Supreme Court of Vermont.

IN RE: W.S. & J.S., Juveniles


Decided: April 24, 2017

Skoglund, Robinson, JJ., and Carroll, Superior Judge, Specially Assigned


In the above-entitled cause, the Clerk will enter:

Father appeals from an order terminating his parental rights in his sons W.S. and J.S. Mother voluntarily relinquished her rights. Father attempts to challenge the court's determination that the children were in need of care or supervision (CHINS) as well as the disposition order. These orders are not on appeal and we do not address these arguments. Father also asserts that the court erred in finding that he had stagnated in his ability to parent and that termination of his rights was in the children's best interests. We affirm the court's decision.

The following summary is drawn from the record and the trial court's findings. The Department for Children and Families (DCF) became involved with the family in November 2014 after mother reported to police that father had sexually assaulted J.S. J.S. was five months old at the time; W.S. was two-and-a-half years old. The family was living with the children's maternal grandmother. Mother told police that the family was in bed together and parents were having sex. Father lost his erection and mother began manually stimulating him. Father started to regain his erection, and when mother looked over at him, father was groping J.S. Mother confronted father, and father offered various explanations for his conduct. Father spoke to grandmother about the incident. He told grandmother he had been sexually abused as a child. Grandmother told father to leave; father became distraught, picked up a gun, and threatened to kill himself. Mother also reported to investigators that father masturbated frequently while the children were in bed with him. In January 2015, father was charged with lewd and lascivious conduct with a child. Father ceased contact with the children after January 2015.

Mother obtained a relief-from-abuse (RFA) order against father, which satisfied DCF that steps were being taken to protect the children. Mother and father reunited, however, and in early July 2015, DCF learned that mother had dismissed the RFA order and was allowing contact between father and the children. Mother had also initiated a parentage action and stipulated to unsupervised contact between father and the children. Mother was reportedly using drugs and alcohol. In July 2015, the children were taken into emergency DCF custody. At an August 2015 hearing attended by parents and their attorneys, mother stipulated that the children were CHINS. Specifically, mother agreed that “W.S. and J.S. are [CHINS] because they were without proper parental care for their well-being because after making allegations against father regarding misconduct between father and J.S., mother [ ] signed a parental rights stipulation allowing unsupervised visits between J.S. and W.S. and their father [ ], and after DCF requested her not to allow contact, she did so.” Father did not object to this stipulation, nor did he appeal from the court's CHINS decision.

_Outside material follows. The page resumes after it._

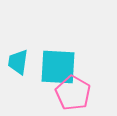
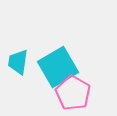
cyan square: rotated 33 degrees counterclockwise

The court held a disposition hearing over two days in the fall of 2015. Parents attended with their attorneys. The disposition plan contemplated either adoption or reunification with mother. Father expressly did not seek reunification with him given his pending criminal charge. His lawyer explained, “[h]e would like to be considered as a person for reunification, but we understand with the current situation of his charges still pending that at this time that's not an argument we would make at this time.”

The case plan required father, among other things, to have a psychosexual evaluation and to follow any treatment recommendations. Whatever reservations father might have had on the first day of the disposition hearing, his attorney made clear to the court on the second day that he, like mother, had no objections to the plan with the exception of whether the children should be placed with maternal grandmother. His counsel specifically stated, “[a]t this point he's not in disagreement with the plan as a whole,” but instead only contested DCF's proposed placement of the children. The disposition hearing thus focused on whether grandmother was a suitable placement option.1 At the close of the hearing, the court considered placing the children with grandmother but determined that it was in their best interest to remain in DCF custody.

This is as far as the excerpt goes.